Desperate for dough, labour goes under the hammer for a bun fight

Labour is to hold a 15,000-a-ticket charity auction to raise funds, but given the lots on offer and City sentiment towards it, it all looks a recipe for disaster

Iain%20Murray%20Cartoon%20260608One of the oldest customs in the world, celebrated in various forms in many countries, is the Festival of Unreason when for a day order is upturned and chaos rules. In this country it takes the form of the charity auction.

The simple laws of market economics are suspended and normally rational people known for their business acumen, or at any rate their success and wealth, pay silly prices for things they don’t want while others cheer and clap, hoot and holler, and generally urge them on. Large quantities of drink are taken, which helps the bidding move along at a brisk and extravagant pace. Many must be the foolish souls who, carried away by an excess of booze and a heady desire to be noticed, awaken thick-headed to the sick knowledge that they paid £40,000 for a pair of Kylie Minogue’s disused hotpants. The small consolation that may be found is that the money went to a good cause.

It’s not just charities that have taken to raising funds in this way. For years the Conservative Party has held such events, with lots such as one of Mrs Thatcher’s handbags, the chosen auctioneer being Lord Archer, the very embodiment of fantastical excess.

Now, rather late in the day, the Labour Party is following suit. It has announced that it will soon be holding a fundraising evening at Wembley Stadium.
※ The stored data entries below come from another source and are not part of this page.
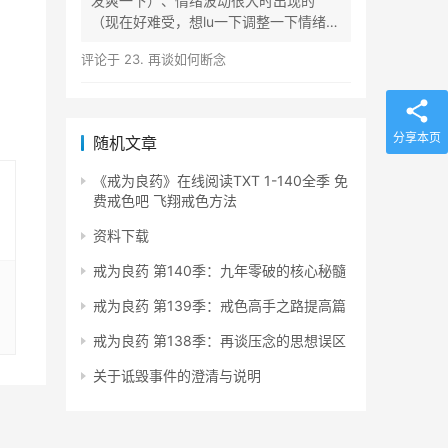
发爽一下）、情绪波动很大时出现的
（现在好难受，想lu一下调整一下情绪）
等...
评论于
23. 再谈如何断念
分享本页
随机文章
《戒为良药》在线阅读TXT 1-140全季 免
费戒色吧 飞翔戒色方法
资料下载
戒为良药 第140季：九年零破的核心秘髓
戒为良药 第139季：戒色高手之路提高篇
戒为良药 第138季：再谈压念的思想误区
关于诋毁事件的澄清与说明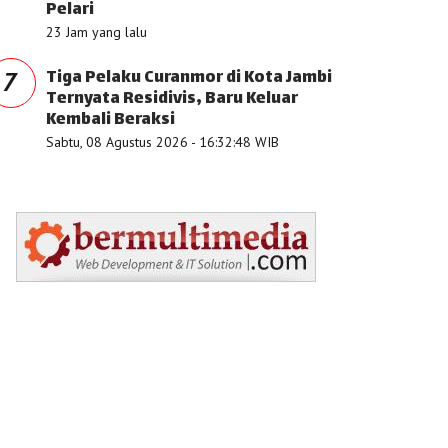
Pelari
23 Jam yang lalu
Tiga Pelaku Curanmor di Kota Jambi
7
Ternyata Residivis, Baru Keluar
Kembali Beraksi
Sabtu, 08 Agustus 2026 - 16:32:48 WIB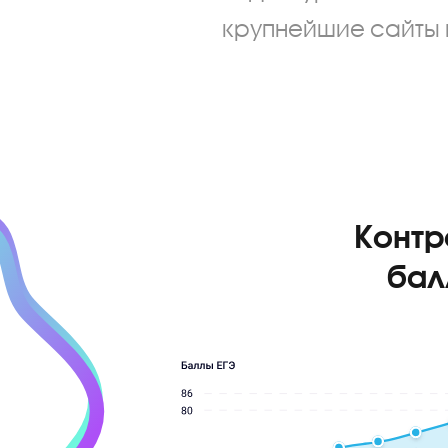
Видео-уроками 
крупнейшие сай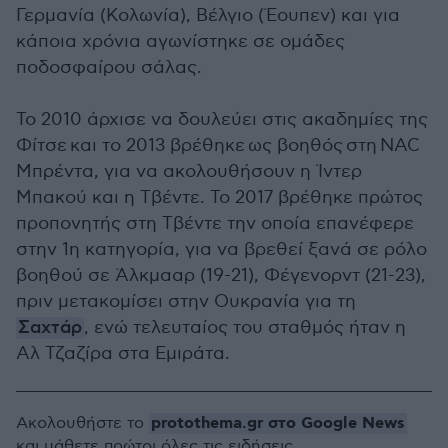
Γερμανία (Κολωνία), Βέλγιο (Έουπεν) και για
κάποια χρόνια αγωνίστηκε σε ομάδες
ποδοσφαίρου σάλας.
Το 2010 άρχισε να δουλεύει στις ακαδημίες της
Φίτσε και το 2013 βρέθηκε ως βοηθός στη NAC
Μπρέντα, για να ακολουθήσουν η Ίντερ
Μπακού και η Τβέντε. Το 2017 βρέθηκε πρώτος
προπονητής στη Τβέντε την οποία επανέφερε
στην 1η κατηγορία, για να βρεθεί ξανά σε ρόλο
βοηθού σε Άλκμααρ (19-21), Φέγενορντ (21-23),
πριν μετακομίσει στην Ουκρανία για τη
Σαχτάρ
, ενώ τελευταίος του σταθμός ήταν η
Αλ Τζαζίρα στα Εμιράτα.
protothema.gr στο Google News
Ακολουθήστε το
και μάθετε πρώτοι όλες τις ειδήσεις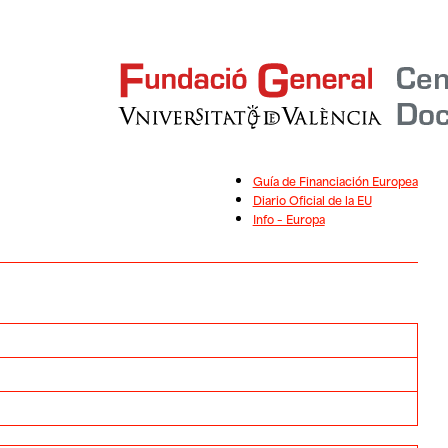
Guía de Financiación Europea
Diario Oficial de la EU
Info – Europa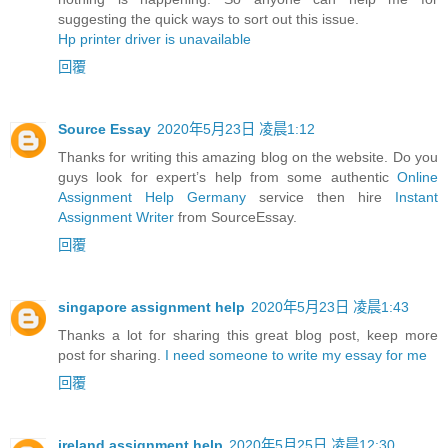
suggesting the quick ways to sort out this issue.
Hp printer driver is unavailable
回覆
Source Essay
2020年5月23日 凌晨1:12
Thanks for writing this amazing blog on the website. Do you
guys look for expert’s help from some authentic
Online
Assignment Help Germany
service then hire
Instant
Assignment Writer
from SourceEssay.
回覆
singapore assignment help
2020年5月23日 凌晨1:43
Thanks a lot for sharing this great blog post, keep more
post for sharing.
I need someone to write my essay for me
回覆
ireland assignment help
2020年5月25日 凌晨12:30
It has chosen sports as the theme and is targeting wealthy business and City types.

There are those who will see in this scheme many elements of a festival of fools. If the opinion polls are any judge, Labour is not at present anyone’s cup of tea and is arguably particularly out of favour with the business world. The taxation of non-doms, plans to tax certain foreign earnings, changes in capital gains tax, and the unease generated by the prospect of recession finds an easy scapegoat in the Government.
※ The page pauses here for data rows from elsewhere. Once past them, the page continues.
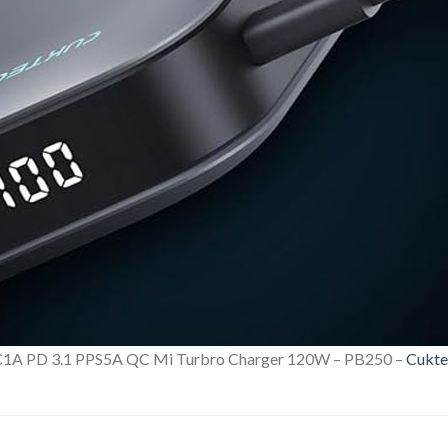
A PD 3.1 PPS5A QC Mi Turbro Charger 120W – PB250 –
Cukte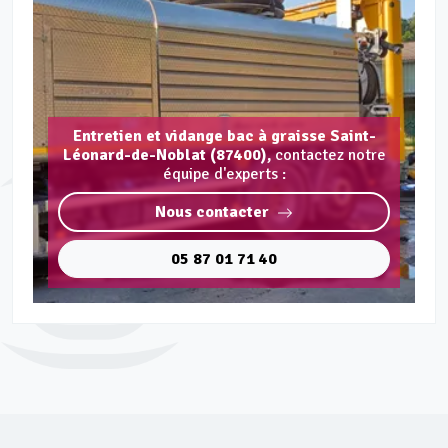
Entretien et vidange bac à graisse Saint-
Léonard-de-Noblat (87400),
contactez notre
équipe d'experts :
Nous contacter
05 87 01 71 40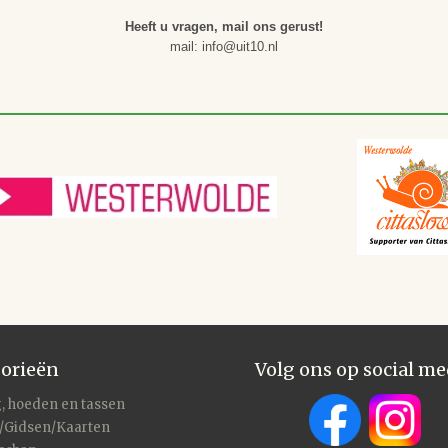
Heeft u vragen, mail ons gerust!
mail: info@uit10.nl
orieën
Volg ons op social me
, hoeden en tassen
/Gidsen/Kaarten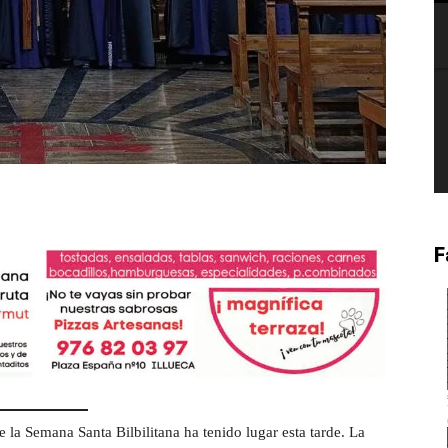
F
 la Semana Santa Bilbilitana ha tenido lugar esta tarde. La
But politicians have skins like armadillos and Labour is desperately short of funds, hence the plan to invite the City’s top players to pay £15,000 for a table at the event and to bid for a variety of prizes.
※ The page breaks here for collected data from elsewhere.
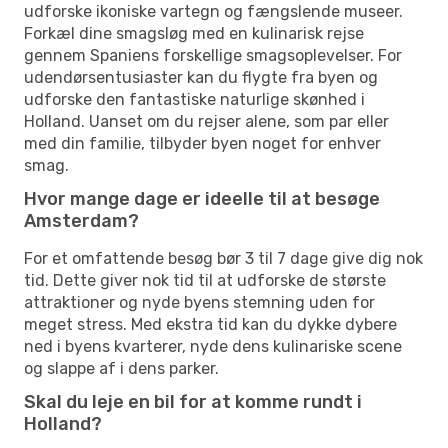
udforske ikoniske vartegn og fængslende museer.
Forkæl dine smagsløg med en kulinarisk rejse
gennem Spaniens forskellige smagsoplevelser. For
udendørsentusiaster kan du flygte fra byen og
udforske den fantastiske naturlige skønhed i
Holland. Uanset om du rejser alene, som par eller
med din familie, tilbyder byen noget for enhver
smag.
Hvor mange dage er ideelle til at besøge
Amsterdam?
For et omfattende besøg bør 3 til 7 dage give dig nok
tid. Dette giver nok tid til at udforske de største
attraktioner og nyde byens stemning uden for
meget stress. Med ekstra tid kan du dykke dybere
ned i byens kvarterer, nyde dens kulinariske scene
og slappe af i dens parker.
Skal du leje en bil for at komme rundt i
Holland?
A glance at the items on offer dispels any vestigial notion that the project contains an atom of sense. First prize is the chance to play tennis with Tony Blair. Moving quickly on to the second prize, which has to be more attractive than the first, there is the opportunity to have lunch with Sir Alex Ferguson. Speaking for myself, I would rather have my teeth pulled without benefit of anaesthetic than win that item; in any case I should need an interpreter to sit at the meal table since Sir Alex speaks in what sounds to me like a Glaswegian form of Swahili.

Surely Labour could have found more enticing lots than those. Lunch with John Prescott, for instance. Who wouldn’t pay £30,000 to watch him drink two cans of Carnation milk as an aperitif and then consume all 350 items on the menu of his chosen Chinese restaurant? The opportunity to witness a celebrity bulimic in action does not occur often.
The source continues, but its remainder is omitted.